Required work: Please restate the data that follows word for word, with the pictures left out.
......
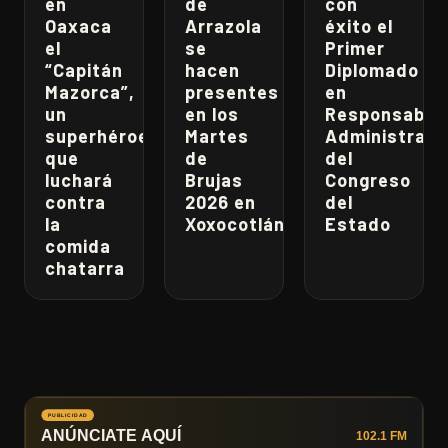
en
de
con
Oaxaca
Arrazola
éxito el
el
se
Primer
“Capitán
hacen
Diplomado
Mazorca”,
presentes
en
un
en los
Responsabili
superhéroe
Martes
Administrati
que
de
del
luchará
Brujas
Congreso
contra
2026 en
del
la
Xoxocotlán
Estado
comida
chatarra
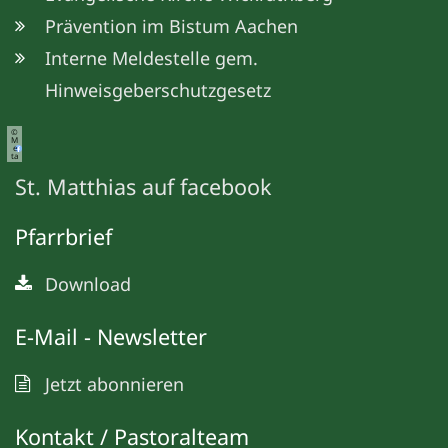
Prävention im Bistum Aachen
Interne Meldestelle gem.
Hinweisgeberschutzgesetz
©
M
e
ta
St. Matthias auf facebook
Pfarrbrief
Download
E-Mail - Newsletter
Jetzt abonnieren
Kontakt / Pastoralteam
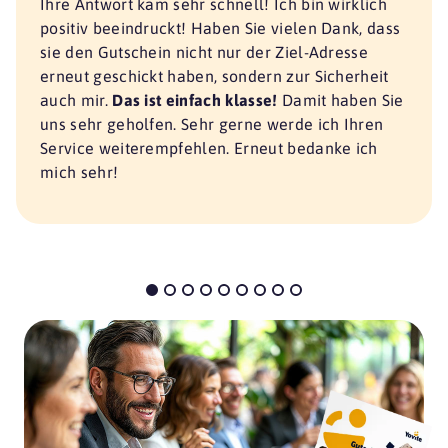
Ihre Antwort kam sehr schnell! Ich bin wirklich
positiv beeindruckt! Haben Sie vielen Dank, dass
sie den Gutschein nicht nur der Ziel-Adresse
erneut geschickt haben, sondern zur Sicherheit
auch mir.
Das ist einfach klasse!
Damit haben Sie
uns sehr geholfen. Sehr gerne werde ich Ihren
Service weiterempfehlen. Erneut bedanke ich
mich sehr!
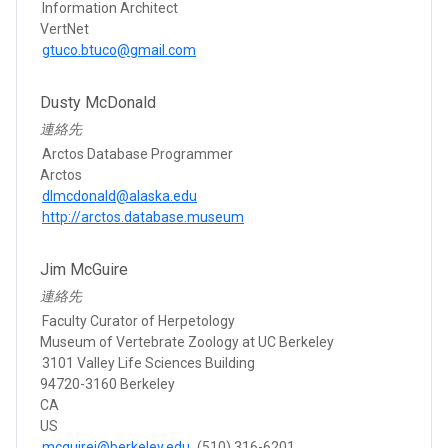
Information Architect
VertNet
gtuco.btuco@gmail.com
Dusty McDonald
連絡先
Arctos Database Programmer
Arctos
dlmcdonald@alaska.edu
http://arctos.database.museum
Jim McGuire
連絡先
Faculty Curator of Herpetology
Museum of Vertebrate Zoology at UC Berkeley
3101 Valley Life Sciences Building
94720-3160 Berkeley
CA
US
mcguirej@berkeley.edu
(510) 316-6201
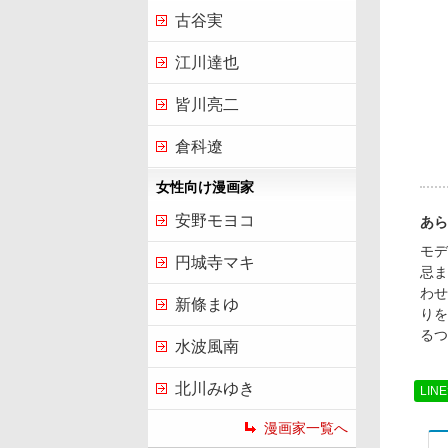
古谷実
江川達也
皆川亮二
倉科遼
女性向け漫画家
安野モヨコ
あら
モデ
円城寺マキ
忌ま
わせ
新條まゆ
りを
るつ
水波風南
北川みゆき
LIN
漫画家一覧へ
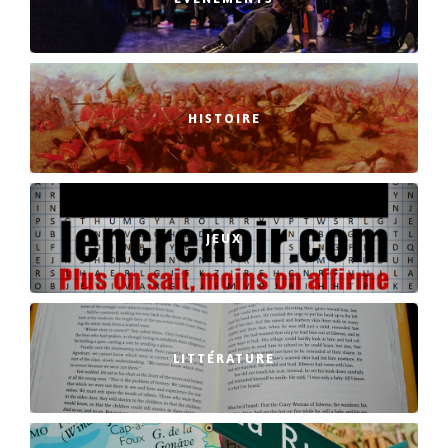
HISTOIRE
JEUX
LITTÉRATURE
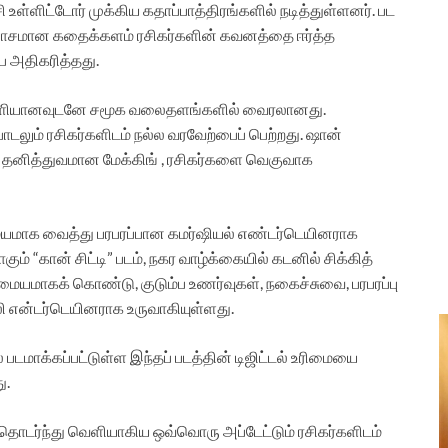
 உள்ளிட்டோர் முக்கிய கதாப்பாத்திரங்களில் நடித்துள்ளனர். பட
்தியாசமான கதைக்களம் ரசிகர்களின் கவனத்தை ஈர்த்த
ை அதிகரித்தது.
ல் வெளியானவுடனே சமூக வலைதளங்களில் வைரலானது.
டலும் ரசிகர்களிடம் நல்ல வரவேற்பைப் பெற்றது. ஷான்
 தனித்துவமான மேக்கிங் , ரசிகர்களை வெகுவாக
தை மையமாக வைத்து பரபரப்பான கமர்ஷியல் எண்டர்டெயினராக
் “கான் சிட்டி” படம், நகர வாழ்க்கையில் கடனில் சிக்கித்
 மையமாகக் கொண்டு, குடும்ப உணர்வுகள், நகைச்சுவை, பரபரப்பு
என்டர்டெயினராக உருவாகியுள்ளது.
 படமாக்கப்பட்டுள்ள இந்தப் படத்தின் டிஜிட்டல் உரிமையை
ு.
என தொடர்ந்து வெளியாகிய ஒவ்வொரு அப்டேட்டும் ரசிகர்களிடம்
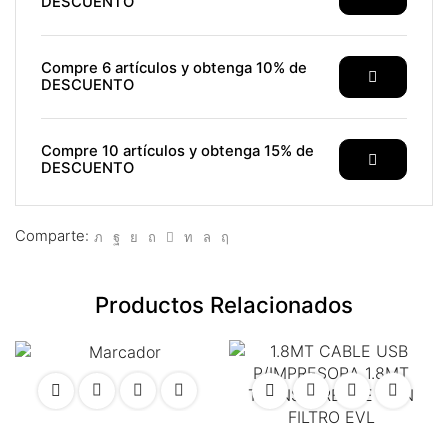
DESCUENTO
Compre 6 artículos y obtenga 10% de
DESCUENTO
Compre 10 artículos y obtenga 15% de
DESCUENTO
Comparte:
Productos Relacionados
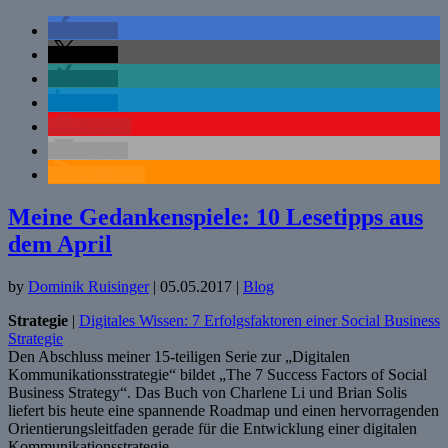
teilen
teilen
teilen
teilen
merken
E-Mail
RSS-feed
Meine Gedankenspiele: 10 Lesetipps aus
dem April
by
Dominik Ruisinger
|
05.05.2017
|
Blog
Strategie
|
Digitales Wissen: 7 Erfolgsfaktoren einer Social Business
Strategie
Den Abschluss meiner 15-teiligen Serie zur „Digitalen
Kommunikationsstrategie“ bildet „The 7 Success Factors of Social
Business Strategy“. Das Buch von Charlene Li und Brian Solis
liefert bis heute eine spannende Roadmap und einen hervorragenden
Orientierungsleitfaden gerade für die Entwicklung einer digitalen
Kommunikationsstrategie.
......
Response to the exercise:
en
de
con
Oaxaca
Arrazola
éxito el
el
se
Primer
“Capitán
hacen
Diplomado
Mazorca”,
presentes
en
un
en los
Responsabili
superhéroe
Martes
Administrati
que
de
del
luchará
Brujas
Congreso
contra
2026 en
del
la
Xoxocotlán
Estado
comida
chatarra
Prävention im Bistum Aachen
Interne Meldestelle gem.
Hinweisgeberschutzgesetz
©
M
e
ta
St. Matthias auf facebook
Pfarrbrief
Download
E-Mail - Newsletter
Jetzt abonnieren
Kontakt / Pastoralteam
Ihre Antwort kam sehr schnell! Ich bin wirklich
positiv beeindruckt! Haben Sie vielen Dank, dass
sie den Gutschein nicht nur der Ziel-Adresse
erneut geschickt haben, sondern zur Sicherheit
auch mir.
Das ist einfach klasse!
Damit haben Sie
uns sehr geholfen. Sehr gerne werde ich Ihren
Service weiterempfehlen. Erneut bedanke ich
mich sehr!
Information Architect
VertNet
gtuco.btuco@gmail.com
Dusty McDonald
連絡先
Arctos Database Programmer
Arctos
dlmcdonald@alaska.edu
http://arctos.database.museum
Jim McGuire
連絡先
Faculty Curator of Herpetology
Museum of Vertebrate Zoology at UC Berkeley
3101 Valley Life Sciences Building
94720-3160 Berkeley
CA
US
mcguirej@berkeley.edu
(510) 316-6201
古谷実
江川達也
皆川亮二
倉科遼
女性向け漫画家
安野モヨコ
あら
モデ
円城寺マキ
忌ま
わせ
新條まゆ
りを
るつ
水波風南
北川みゆき
LIN
漫画家一覧へ
HISTOIRE
JEUX
LITTÉRATURE
 உள்ளிட்டோர் முக்கிய கதாப்பாத்திரங்களில் நடித்துள்ளனர். பட
்தியாசமான கதைக்களம் ரசிகர்களின் கவனத்தை ஈர்த்த
ை அதிகரித்தது.
ல் வெளியானவுடனே சமூக வலைதளங்களில் வைரலானது.
டலும் ரசிகர்களிடம் நல்ல வரவேற்பைப் பெற்றது. ஷான்
 தனித்துவமான மேக்கிங் , ரசிகர்களை வெகுவாக
தை மையமாக வைத்து பரபரப்பான கமர்ஷியல் எண்டர்டெயினராக
் “கான் சிட்டி” படம், நகர வாழ்க்கையில் கடனில் சிக்கித்
 மையமாகக் கொண்டு, குடும்ப உணர்வுகள், நகைச்சுவை, பரபரப்பு
என்டர்டெயினராக உருவாகியுள்ளது.
 படமாக்கப்பட்டுள்ள இந்தப் படத்தின் டிஜிட்டல் உரிமையை
ு.
என தொடர்ந்து வெளியாகிய ஒவ்வொரு அப்டேட்டும் ரசிகர்களிடம்
DESCUENTO
Compre 6 artículos y obtenga 10% de
DESCUENTO
Compre 10 artículos y obtenga 15% de
DESCUENTO
Comparte:
Productos Relacionados
teilen
teilen
teilen
teilen
merken
E-Mail
RSS-feed
Meine Gedankenspiele: 10 Lesetipps aus
dem April
by
Dominik Ruisinger
|
05.05.2017
|
Blog
Strategie
|
Digitales Wissen: 7 Erfolgsfaktoren einer Social Business
Strategie
Den Abschluss meiner 15-teiligen Serie zur „Digitalen
Kommunikationsstrategie“ bildet „The 7 Success Factors of Social
Business Strategy“. Das Buch von Charlene Li und Brian Solis
liefert bis heute eine spannende Roadmap und einen hervorragenden
Orientierungsleitfaden gerade für die Entwicklung einer digitalen
Kommunikationsstrategie.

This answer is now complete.